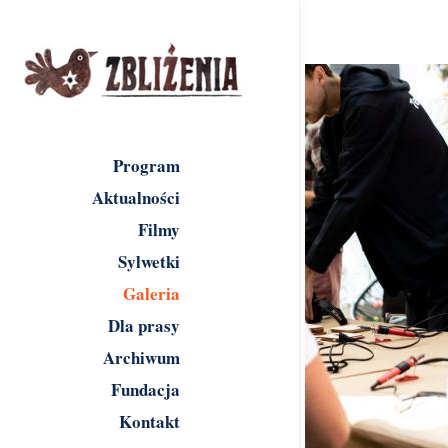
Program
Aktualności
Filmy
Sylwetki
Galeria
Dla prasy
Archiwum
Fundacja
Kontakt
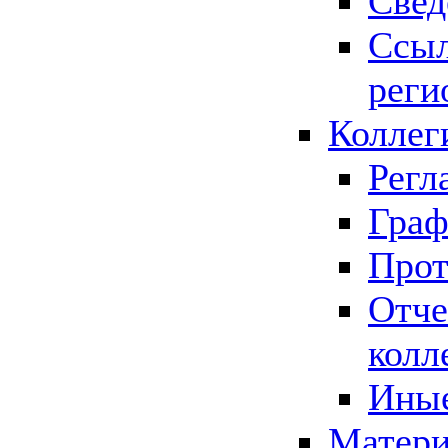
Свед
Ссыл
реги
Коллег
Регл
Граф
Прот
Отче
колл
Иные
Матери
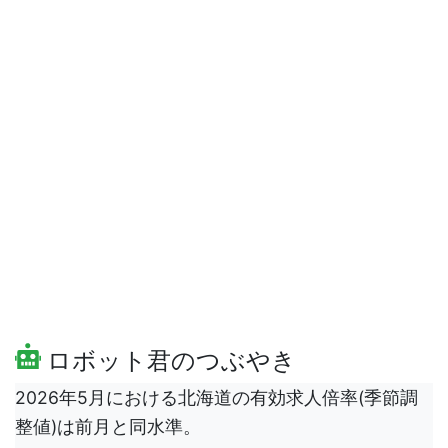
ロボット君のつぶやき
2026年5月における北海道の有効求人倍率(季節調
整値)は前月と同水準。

__Exercise directions__. Write out each line again, exactly as it appears above, except for any picture.

__Answer to the exercise__.
Program
Aktualności
Filmy
Sylwetki
Galeria
Dla prasy
Archiwum
Fundacja
Kontakt
Свед
Ссыл
реги
Коллег
Регл
Граф
Прот
Отче
колл
Иные
Матери
ロボット君のつぶやき
2026年5月における北海道の有効求人倍率(季節調
整値)は前月と同水準。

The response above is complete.